§ Goal of the exercise: From the first line to the last, print the material exactly, skipping the pictures.

§ Data to use:

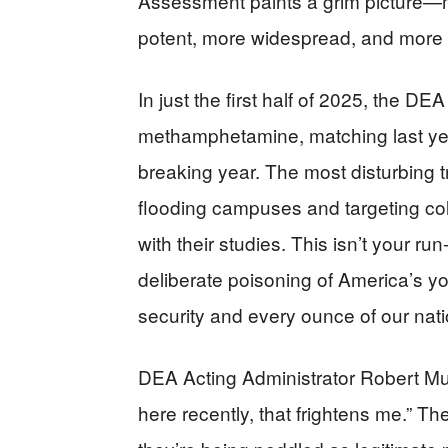
Assessment paints a grim picture—m
potent, more widespread, and more i
In just the first half of 2025, the D
methamphetamine, matching last year’
breaking year. The most disturbing t
flooding campuses and targeting co
with their studies. This isn’t your run-
deliberate poisoning of America’s yo
security and every ounce of our nati
DEA Acting Administrator Robert Mu
here recently, that frightens me.” Th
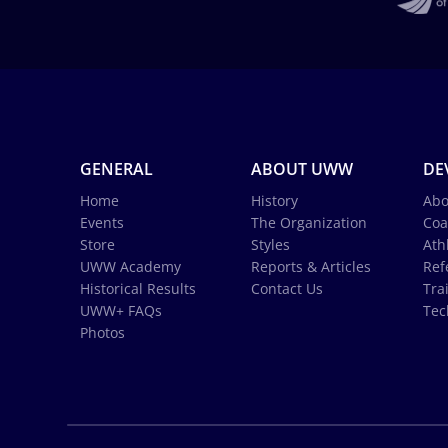
GENERAL
ABOUT UWW
DE
Home
History
Abo
Events
The Organization
Coa
Store
Styles
Ath
UWW Academy
Reports & Articles
Ref
Historical Results
Contact Us
Tra
UWW+ FAQs
Tec
Photos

§ Result of the task:
Assessment paints a grim picture—m
potent, more widespread, and more i
In just the first half of 2025, the D
methamphetamine, matching last year’
breaking year. The most disturbing t
flooding campuses and targeting co
with their studies. This isn’t your run-
deliberate poisoning of America’s yo
security and every ounce of our nati
DEA Acting Administrator Robert Mu
here recently, that frightens me.” Th
GENERAL
ABOUT UWW
DE
Home
History
Abo
Events
The Organization
Coa
Store
Styles
Ath
UWW Academy
Reports & Articles
Ref
Historical Results
Contact Us
Tra
UWW+ FAQs
Tec
Photos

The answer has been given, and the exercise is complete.